— WHAT YOU SHOULD DO —
What is needed is a faithful copy of all the entries, with no pictures in it.

— MATERIAL TO PROCESS —
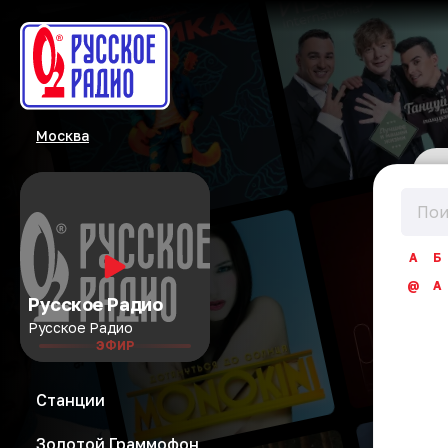
Москва
А
Б
@
A
Русское Радио
Русское Радио
ЭФИР
Станции
Золотой Граммофон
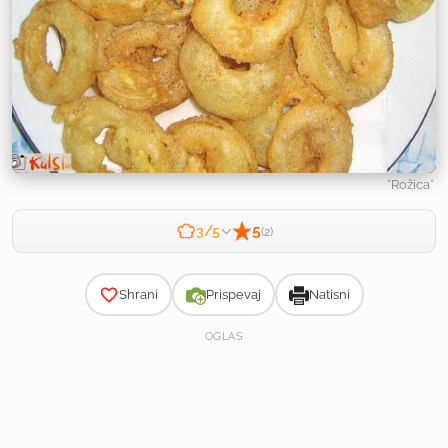
*Rožica*
5
3/5
(2)
Zahtevnost
Shrani
Prispevaj
Natisni
OGLAS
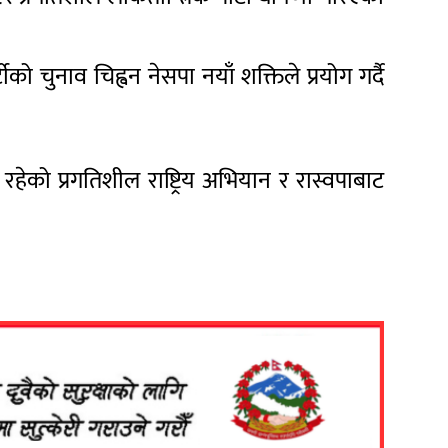
 चुनाव चिह्वन नेसपा नयाँ शक्तिले प्रयोग गर्दै
 रहेको प्रगतिशील राष्ट्रिय अभियान र रास्वपाबाट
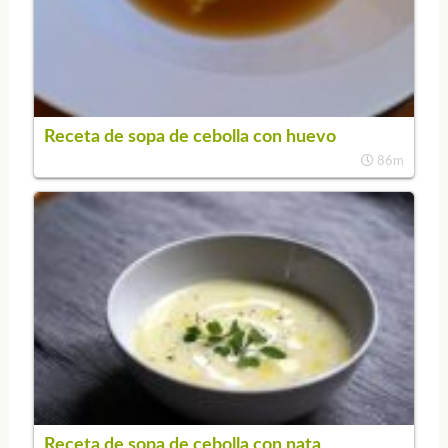
Receta de sopa de cebolla con huevo
86m
Receta de sopa de cebolla con nata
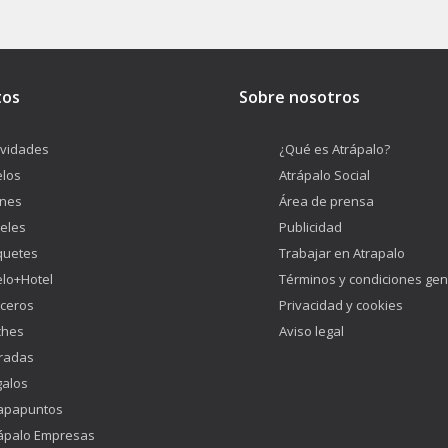
tos
Sobre nosotros
ividades
¿Qué es Atrápalo?
los
Atrápalo Social
enes
Área de prensa
eles
Publicidad
quetes
Trabajar en Atrapalo
lo+Hotel
Términos y condiciones gen
ceros
Privacidad y cookies
ches
Aviso legal
radas
alos
apapuntos
ápalo Empresas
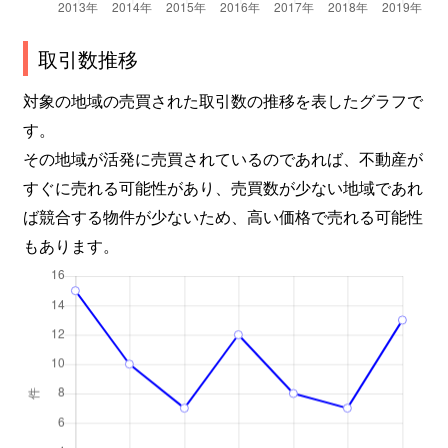
取引数推移
対象の地域の売買された取引数の推移を表したグラフで
す。
その地域が活発に売買されているのであれば、不動産が
すぐに売れる可能性があり、売買数が少ない地域であれ
ば競合する物件が少ないため、高い価格で売れる可能性
もあります。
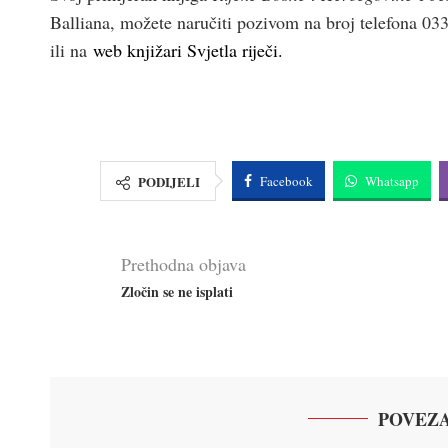
Balliana, možete naručiti pozivom na broj telefona 0
ili na
web knjižari Svjetla riječi
.
PODIJELI
Facebook
Whatsapp
Prethodna objava
Zločin se ne isplati
POVEZA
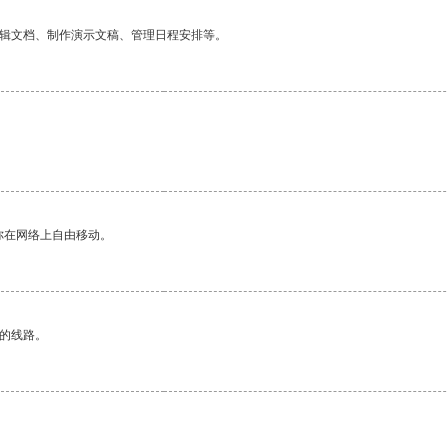
编辑文档、制作演示文稿、管理日程安排等。
你在网络上自由移动。
区的线路。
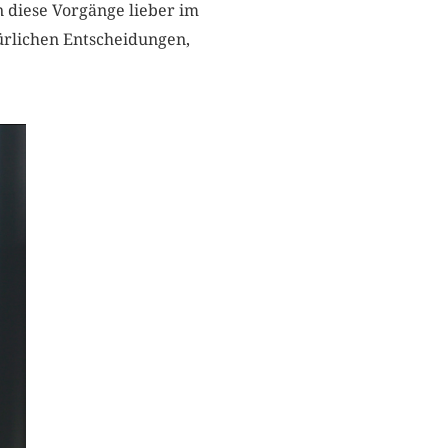
n diese Vorgänge lieber im
kürlichen Entscheidungen,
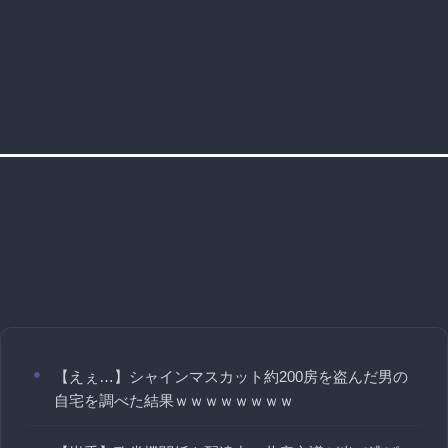
【えぇ…】シャインマスカット約200房を盗んだ男の
自宅を調べた結果ｗｗｗｗｗｗｗｗ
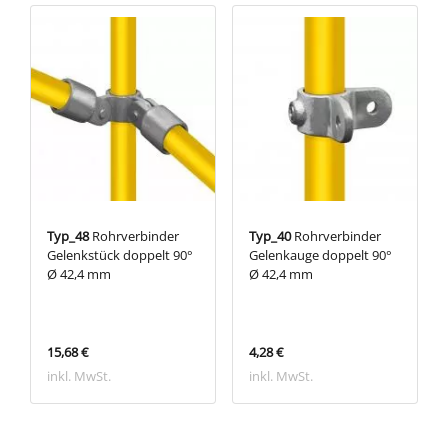
Typ_48
Rohrverbinder
Typ_40
Rohrverbinder
Gelenkstück doppelt 90°
Gelenkauge doppelt 90°
Ø 42,4 mm
Ø 42,4 mm
15,68 €
4,28 €
inkl. MwSt.
inkl. MwSt.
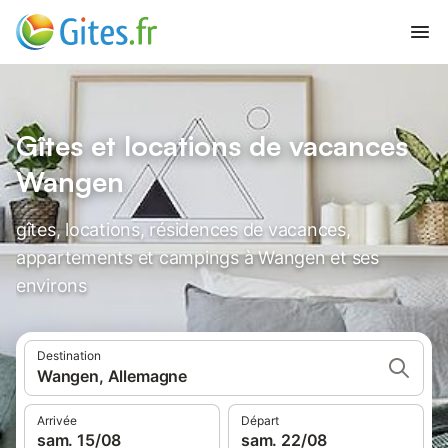
Gîtes et locations de vacances
Wangen
gîtes, locations, résidences de vacances,
appartements et campings à Wangen et ses
environs
Destination
Wangen, Allemagne
Arrivée
Départ
sam. 15/08
sam. 22/08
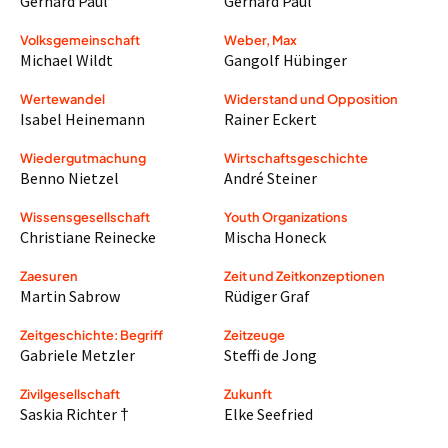
Gerhard Paul
Gerhard Paul
Volksgemeinschaft
Weber, Max
Michael Wildt
Gangolf Hübinger
Wertewandel
Widerstand und Opposition
Isabel Heinemann
Rainer Eckert
Wiedergutmachung
Wirtschaftsgeschichte
Benno Nietzel
André Steiner
Wissensgesellschaft
Youth Organizations
Christiane Reinecke
Mischa Honeck
Zaesuren
Zeit und Zeitkonzeptionen
Martin Sabrow
Rüdiger Graf
Zeitgeschichte: Begriff
Zeitzeuge
Gabriele Metzler
Steffi de Jong
Zivilgesellschaft
Zukunft
Saskia Richter †
Elke Seefried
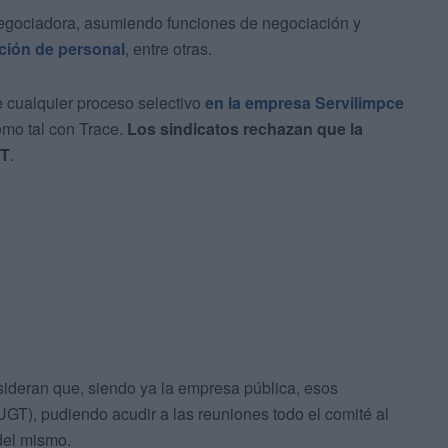
gociadora, asumiendo funciones de negociación y
cción de personal
, entre otras.
 cualquier proceso selectivo
en la empresa Servilimpce
omo tal con Trace.
Los sindicatos rechazan que la
GT
.
nsideran que, siendo ya la empresa pública, esos
T), pudiendo acudir a las reuniones todo el comité al
 del mismo.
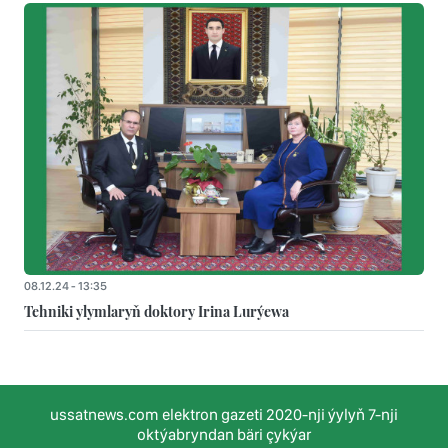
08.12.24 - 13:35
Tehniki ylymlaryň doktory Irina Lurýewa
ussatnews.com elektron gazeti 2020-nji ýylyň 7-nji
oktýabryndan bäri çykýar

— ANSWER TO THIS EXERCISE —
Москва
А
Б
@
A
Русское Радио
Русское Радио
ЭФИР
Станции
Золотой Граммофон
*Rožica*
5
3/5
(2)
Zahtevnost
Shrani
Prispevaj
Natisni
OGLAS
 चुनाव चिह्वन नेसपा नयाँ शक्तिले प्रयोग गर्दै
 रहेको प्रगतिशील राष्ट्रिय अभियान र रास्वपाबाट
Receta de sopa de cebolla con huevo
86m
Receta de sopa de cebolla con nata
tos
Sobre nosotros
ividades
¿Qué es Atrápalo?
los
Atrápalo Social
enes
Área de prensa
eles
Publicidad
quetes
Trabajar en Atrapalo
lo+Hotel
Términos y condiciones gen
ceros
Privacidad y cookies
ches
Aviso legal
radas
alos
apapuntos
ápalo Empresas
取引数推移
対象の地域の売買された取引数の推移を表したグラフで
す。
その地域が活発に売買されているのであれば、不動産が
すぐに売れる可能性があり、売買数が少ない地域であれ
ば競合する物件が少ないため、高い価格で売れる可能性
もあります。
Balliana, možete naručiti pozivom na broj telefona 0
ili na
web knjižari Svjetla riječi
.
PODIJELI
Facebook
Whatsapp
Prethodna objava
Zločin se ne isplati
POVEZA
编辑文档、制作演示文稿、管理日程安排等。
你在网络上自由移动。
区的线路。
n diese Vorgänge lieber im
kürlichen Entscheidungen,
【えぇ…】シャインマスカット約200房を盗んだ男の
自宅を調べた結果ｗｗｗｗｗｗｗｗ
Typ_48
Rohrverbinder
Typ_40
Rohrverbinder
Gelenkstück doppelt 90°
Gelenkauge doppelt 90°
Ø 42,4 mm
Ø 42,4 mm
15,68 €
4,28 €
inkl. MwSt.
inkl. MwSt.
Gîtes et locations de vacances
Wangen
gîtes, locations, résidences de vacances,
appartements et campings à Wangen et ses
environs
Destination
Wangen, Allemagne
Arrivée
Départ
sam. 15/08
sam. 22/08
Gerhard Paul
Gerhard Paul
Volksgemeinschaft
Weber, Max
Michael Wildt
Gangolf Hübinger
Wertewandel
Widerstand und Opposition
Isabel Heinemann
Rainer Eckert
Wiedergutmachung
Wirtschaftsgeschichte
Benno Nietzel
André Steiner
Wissensgesellschaft
Youth Organizations
Christiane Reinecke
Mischa Honeck
Zaesuren
Zeit und Zeitkonzeptionen
Martin Sabrow
Rüdiger Graf
Zeitgeschichte: Begriff
Zeitzeuge
Gabriele Metzler
Steffi de Jong
Zivilgesellschaft
Zukunft
Saskia Richter †
Elke Seefried
gociadora, asumiendo funciones de negociación y
cción de personal
, entre otras.
 cualquier proceso selectivo
en la empresa Servilimpce
omo tal con Trace.
Los sindicatos rechazan que la
GT
.
nsideran que, siendo ya la empresa pública, esos
T), pudiendo acudir a las reuniones todo el comité al
 del mismo.
08.12.24 - 13:35
Tehniki ylymlaryň doktory Irina Lurýewa
ussatnews.com elektron gazeti 2020-nji ýylyň 7-nji
oktýabryndan bäri çykýar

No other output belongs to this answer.